First of all, I wasn’t wrong. I did make one error (regarding Republicans trying to block the Civil Rights Act). I didn’t bother trying to make a long list because it’s not worth my time in the first place and because I wasn’t interested in enabling yet another one of your attempts to hijack a thread. So I went back to the main point I’d been making, and lo and behold you admit it’s on firm ground. Of course you haven’t acknowledged that in the actual thread. You’re still weaseling around and trying to show that Republicans are being victimized by a principled interpretation of the 10th Amendment.
And no, this is not what people “hate” you doing.
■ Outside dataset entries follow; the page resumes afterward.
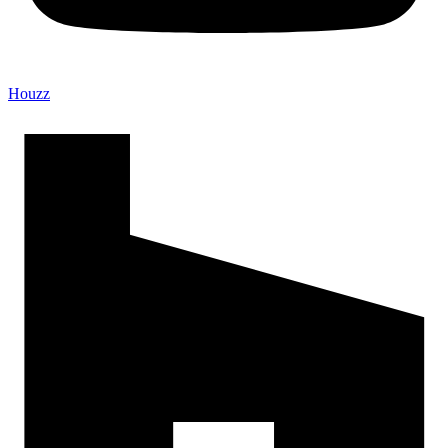
Houzz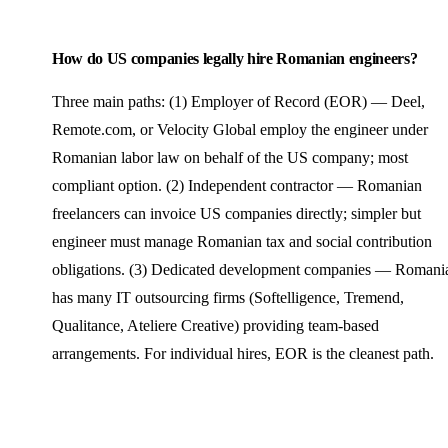
How do US companies legally hire Romanian engineers?
Three main paths: (1) Employer of Record (EOR) — Deel,
Remote.com, or Velocity Global employ the engineer under
Romanian labor law on behalf of the US company; most
compliant option. (2) Independent contractor — Romanian
freelancers can invoice US companies directly; simpler but
engineer must manage Romanian tax and social contribution
obligations. (3) Dedicated development companies — Romani
has many IT outsourcing firms (Softelligence, Tremend,
Qualitance, Ateliere Creative) providing team-based
arrangements. For individual hires, EOR is the cleanest path.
It’s quite different. The criticism here is that you spout a lot of bullshit, and when you’re called on it, you change the subject as fast as possible, and once you think you’ve distracted everybody, you repeat the exact same bullshit even though it’s already been demonstrated that you were wrong.
Don’t worry- you won’t be.
We’re hoping you’ll stop making shitty posts. But your response to that - and pretty much everything else - is “No fair! I don’t wanna!”
So, if you have a history of being called out on bullshit, you don’t want it to be easy to call you out on bullshit in the future?
I knew this already, but your priorities are seriously screwed up.
ETA: Oh, and there are plenty examples of prolific posters on various, other boards being known and called out for their behavior. Just another example where you’re wrong. It just wouldn’t be one of your posts if you didn’t have some erroneous tidbit.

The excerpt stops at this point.